Work instructions - Lines with the word "sight": copy all of them from the entries below.

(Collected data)
--------------------

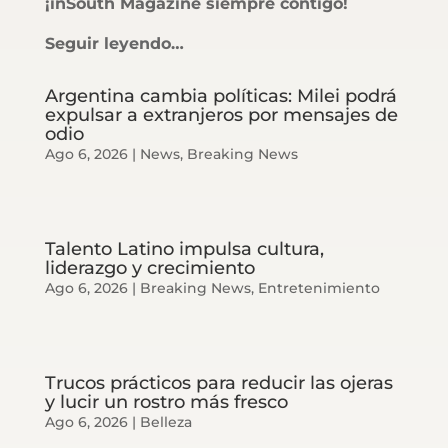
¡inSouth Magazine siempre contigo!
Seguir leyendo…
Argentina cambia políticas: Milei podrá
expulsar a extranjeros por mensajes de
odio
Ago 6, 2026
|
News
,
Breaking News
Talento Latino impulsa cultura,
liderazgo y crecimiento
Ago 6, 2026
|
Breaking News
,
Entretenimiento
Trucos prácticos para reducir las ojeras
y lucir un rostro más fresco
Ago 6, 2026
|
Belleza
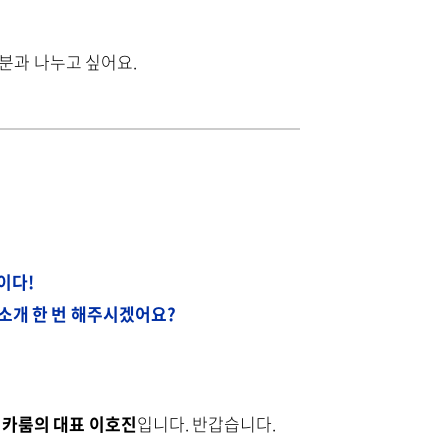
분과 나누고 싶어요.
람이다!
 소개 한 번 해주시겠어요?
된
카룸의 대표 이호진
입니다. 반갑습니다.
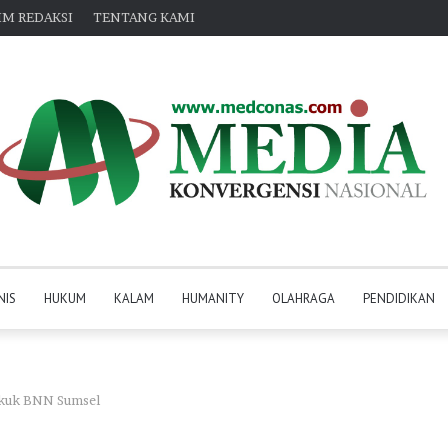
IM REDAKSI
TENTANG KAMI
NIS
HUKUM
KALAM
HUMANITY
OLAHRAGA
PENDIDIKAN
bekuk BNN Sumsel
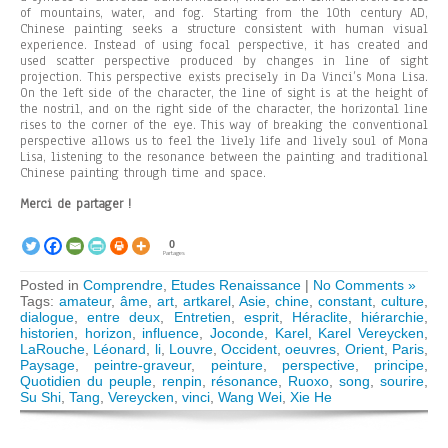
of mountains, water, and fog. Starting from the 10th century AD,
Chinese painting seeks a structure consistent with human visual
experience. Instead of using focal perspective, it has created and
used scatter perspective produced by changes in line of sight
projection. This perspective exists precisely in Da Vinci’s Mona Lisa.
On the left side of the character, the line of sight is at the height of
the nostril, and on the right side of the character, the horizontal line
rises to the corner of the eye. This way of breaking the conventional
perspective allows us to feel the lively life and lively soul of Mona
Lisa, listening to the resonance between the painting and traditional
Chinese painting through time and space.
Merci de partager !
0
Partages
Posted in
Comprendre
,
Etudes Renaissance
|
No Comments »
Tags:
amateur
,
âme
,
art
,
artkarel
,
Asie
,
chine
,
constant
,
culture
,
dialogue
,
entre deux
,
Entretien
,
esprit
,
Héraclite
,
hiérarchie
,
historien
,
horizon
,
influence
,
Joconde
,
Karel
,
Karel Vereycken
,
LaRouche
,
Léonard
,
li
,
Louvre
,
Occident
,
oeuvres
,
Orient
,
Paris
,
Paysage
,
peintre-graveur
,
peinture
,
perspective
,
principe
,
Quotidien du peuple
,
renpin
,
résonance
,
Ruoxo
,
song
,
sourire
,
Su Shi
,
Tang
,
Vereycken
,
vinci
,
Wang Wei
,
Xie He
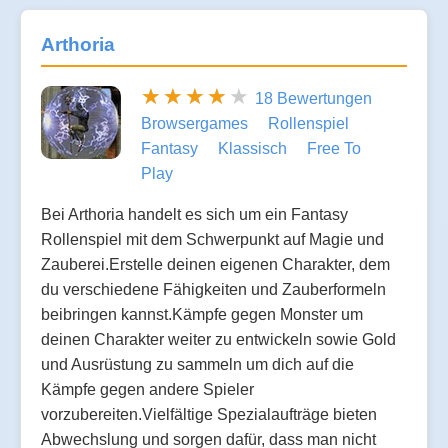
Arthoria
18 Bewertungen
Browsergames
Rollenspiel
Fantasy
Klassisch
Free To
Play
Bei Arthoria handelt es sich um ein Fantasy
Rollenspiel mit dem Schwerpunkt auf Magie und
Zauberei.Erstelle deinen eigenen Charakter, dem
du verschiedene Fähigkeiten und Zauberformeln
beibringen kannst.Kämpfe gegen Monster um
deinen Charakter weiter zu entwickeln sowie Gold
und Ausrüstung zu sammeln um dich auf die
Kämpfe gegen andere Spieler
vorzubereiten.Vielfältige Spezialaufträge bieten
Abwechslung und sorgen dafür, dass man nicht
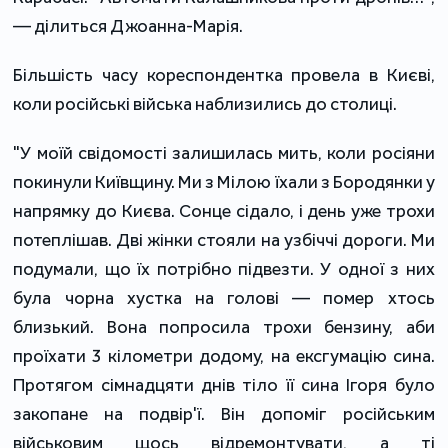
— ділиться Джоанна-Марія.
Більшість часу кореспондентка провела в Києві,
коли російські війська наблизились до столиці.
"У моїй свідомості залишилась мить, коли росіяни
покинули Київщину. Ми з Мілою їхали з Бородянки у
напрямку до Києва. Сонце сідало, і день уже трохи
потеплішав. Дві жінки стояли на узбіччі дороги. Ми
подумали, що їх потрібно підвезти. У одної з них
була чорна хустка на голові — помер хтось
близький. Вона попросила трохи бензину, аби
проїхати 3 кілометри додому, на ексгумацію сина.
Протягом сімнадцяти днів тіло її сина Ігоря було
закопане на подвір'ї. Він допоміг російським
військовим щось відремонтувати, а ті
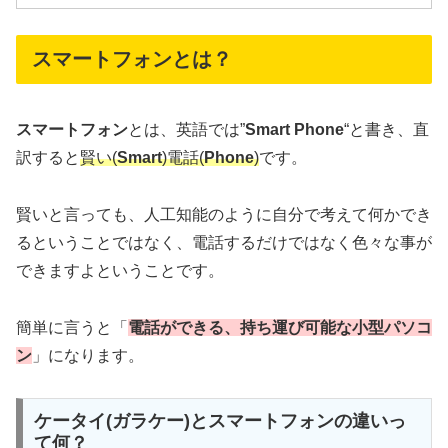
スマートフォンとは？
スマートフォン
とは、英語では”
Smart Phone
“と書き、直
訳すると
賢い(
Smart
)電話(
Phone
)
です。
賢いと言っても、人工知能のように自分で考えて何かでき
るということではなく、電話するだけではなく色々な事が
できますよということです。
簡単に言うと「
電話ができる、持ち運び可能な小型パソコ
ン
」になります。
ケータイ(ガラケー)とスマートフォンの違いっ
て何？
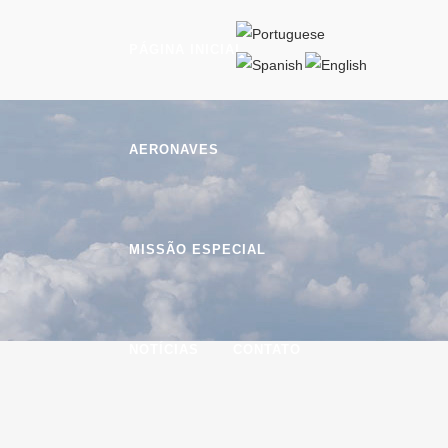
PÁGINA INICIAL
AERONAVES
MISSÃO ESPECIAL
NOTÍCIAS
CONTATO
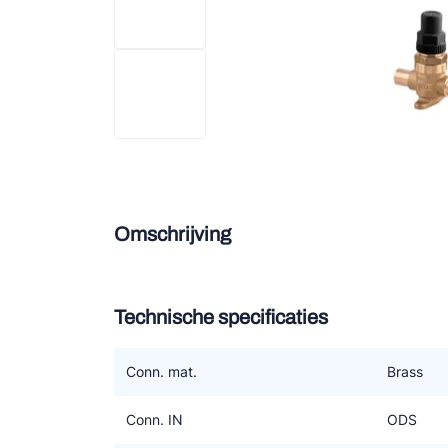
Douce
Zieh
ESK 
TEK
Omschrijving
Technische specificaties
Conn. mat.
Brass
Conn. IN
ODS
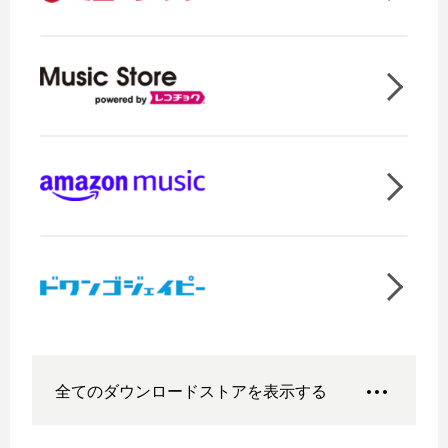
全てのダウンロードストアを表示する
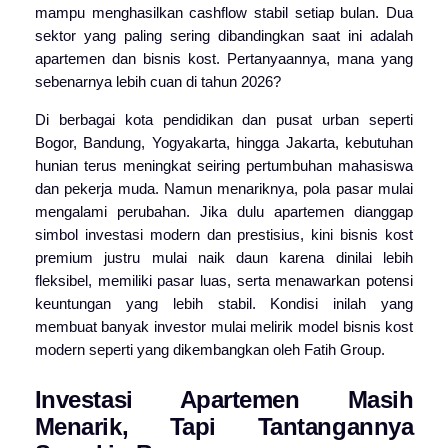
mampu menghasilkan cashflow stabil setiap bulan. Dua
sektor yang paling sering dibandingkan saat ini adalah
apartemen dan bisnis kost. Pertanyaannya, mana yang
sebenarnya lebih cuan di tahun 2026?
Di berbagai kota pendidikan dan pusat urban seperti
Bogor, Bandung, Yogyakarta, hingga Jakarta, kebutuhan
hunian terus meningkat seiring pertumbuhan mahasiswa
dan pekerja muda. Namun menariknya, pola pasar mulai
mengalami perubahan. Jika dulu apartemen dianggap
simbol investasi modern dan prestisius, kini bisnis kost
premium justru mulai naik daun karena dinilai lebih
fleksibel, memiliki pasar luas, serta menawarkan potensi
keuntungan yang lebih stabil. Kondisi inilah yang
membuat banyak investor mulai melirik model bisnis kost
modern seperti yang dikembangkan oleh
Fatih Group
.
Investasi Apartemen Masih
Menarik, Tapi Tantangannya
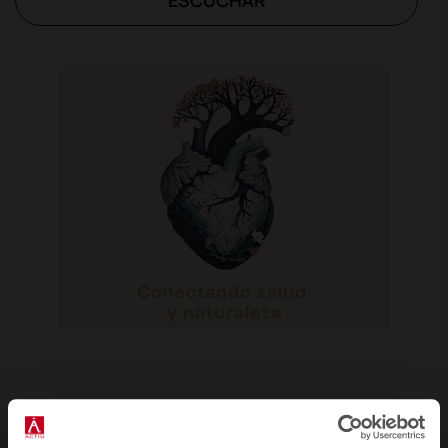
Capítulo 4 - Luz natural para cuidar de las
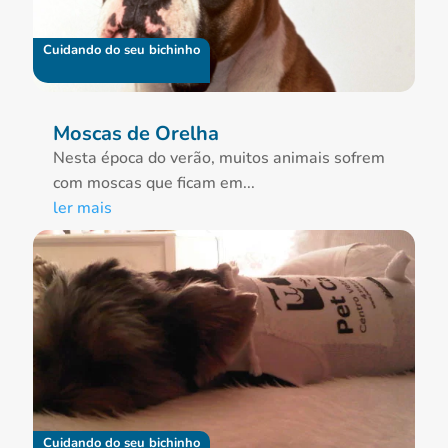
Cuidando do seu bichinho
Moscas de Orelha
Nesta época do verão, muitos animais sofrem
com moscas que ficam em...
ler mais
Cuidando do seu bichinho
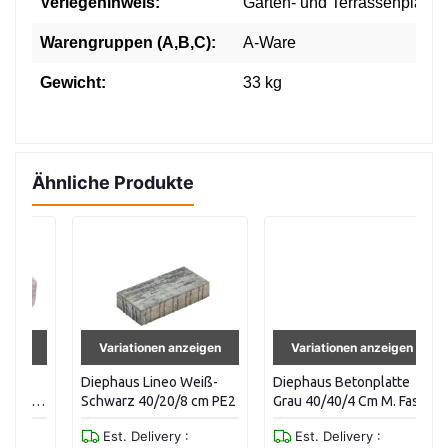
Verlegehinweis:
Garten- und Terrassenplatte
Warengruppen (A,B,C):
A-Ware
Gewicht:
33 kg
Ähnliche Produkte
Variationen anzeigen
Variationen anzeigen
Diephaus Lineo Weiß-
Diephaus Betonplatte
Di
Schwarz 40/20/8 cm PE2
Grau 40/40/4 Cm M. Fase
c
Est. Delivery :
Est. Delivery :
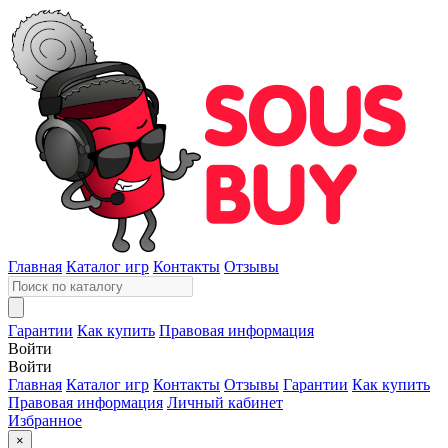
Главная
Каталог игр
Контакты
Отзывы
Гарантии
Как купить
Правовая информация
Войти
Войти
Главная
Каталог игр
Контакты
Отзывы
Гарантии
Как купить
Правовая информация
Личный кабинет
Избранное
×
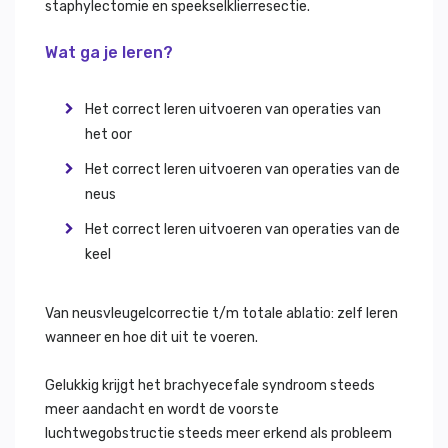
staphylectomie en speekselklierresectie.
Wat ga je leren?
Het correct leren uitvoeren van operaties van
het oor
Het correct leren uitvoeren van operaties van de
neus
Het correct leren uitvoeren van operaties van de
keel
Van neusvleugelcorrectie t/m totale ablatio: zelf leren
wanneer en hoe dit uit te voeren.
Gelukkig krijgt het brachyecefale syndroom steeds
meer aandacht en wordt de voorste
luchtwegobstructie steeds meer erkend als probleem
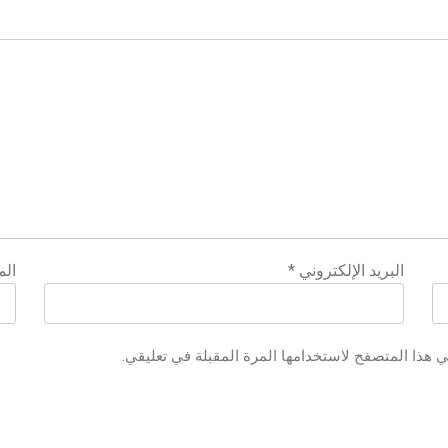
البريد الإلكتروني
*
الم
ي هذا المتصفح لاستخدامها المرة المقبلة في تعليقي.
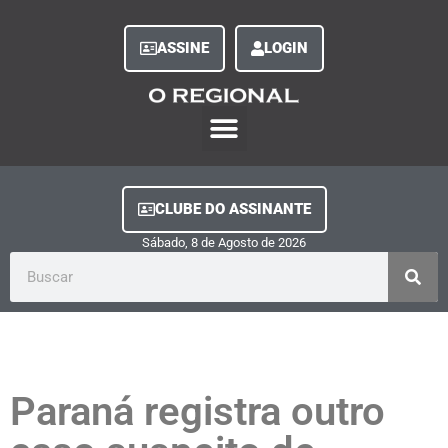
ASSINE
LOGIN
O Regional Play
Quem Somos
Clube do Assinante
Fale Conosco
Minha Conta
CLUBE DO ASSINANTE
Sábado, 8
de
Agosto
de
2026
Paraná registra outro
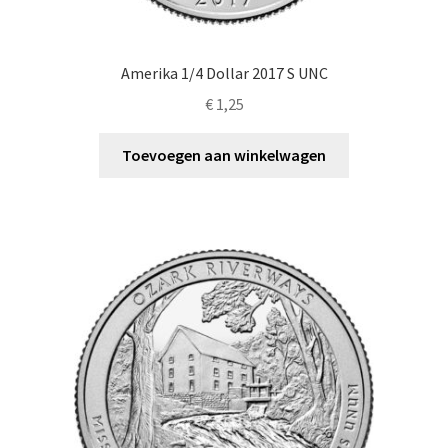
Amerika 1/4 Dollar 2017 S UNC
€
1,25
Toevoegen aan winkelwagen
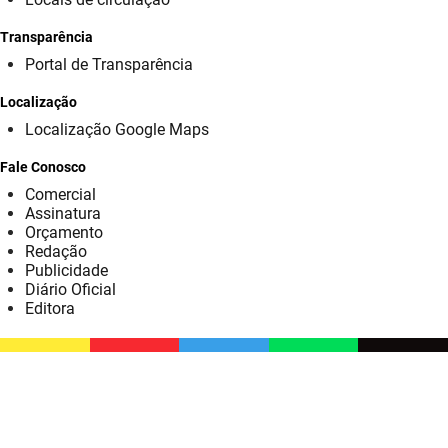
SUDEMA
Transparência
SUPLAN
Portal de Transparência
UEPB
Localização
Localização Google Maps
Fale Conosco
Comercial
Assinatura
Orçamento
Redação
Publicidade
Diário Oficial
Editora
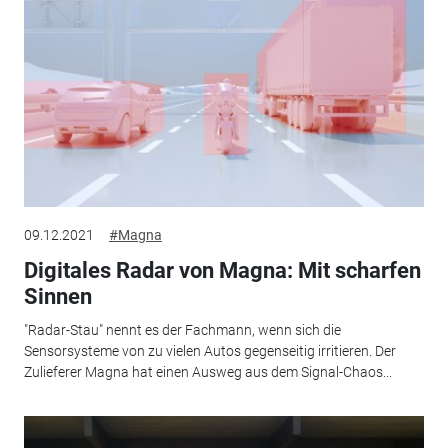
09.12.2021
#Magna
Digitales Radar von Magna: Mit scharfen
Sinnen
"Radar-Stau" nennt es der Fachmann, wenn sich die
Sensorsysteme von zu vielen Autos gegenseitig irritieren. Der
Zulieferer Magna hat einen Ausweg aus dem Signal-Chaos...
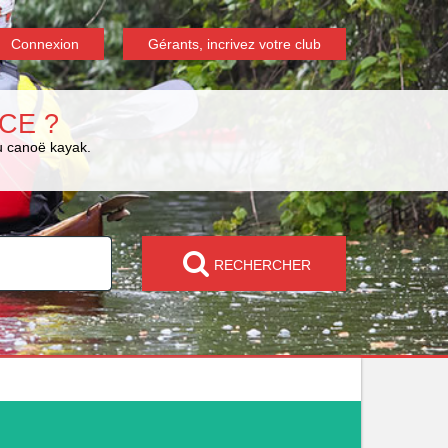
Connexion
Gérants, incrivez votre club
CE ?
du canoë kayak.
RECHERCHER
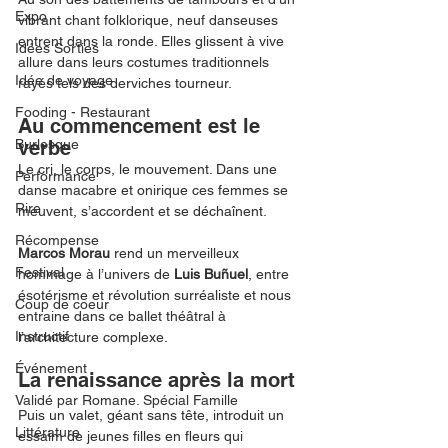
Expo
vibrant chant folklorique, neuf danseuses 
entrent dans la ronde. Elles glissent à vive 
Idées Sorties
allure dans leurs costumes traditionnels 
Idée de voyage
rayés tels des derviches tourneur. 
Fooding - Restaurant
Au commencement est le 
Burlesque
verbe
Le cri, le corps, le mouvement. Dans une 
Performance
danse macabre et onirique ces femmes se 
Rire
meuvent, s’accordent et se déchaînent. 
Récompense
Marcos Morau 
rend un merveilleux 
Festival
hommage à l’univers de 
Luis Buñuel
, entre 
ésotérisme et révolution surréaliste et nous 
Coup de coeur
entraine dans ce ballet théâtral à 
Instructif
l’architecture complexe. 
Événement
La renaissance après la mort
Validé par Romane. Spécial Famille
Puis un valet, géant sans tête, introduit un 
Littérature
essaim de jeunes filles en fleurs qui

--------------------

Written response -
used scatter perspective produced by changes in line of sight
On the left side of the character, the line of sight is at the height of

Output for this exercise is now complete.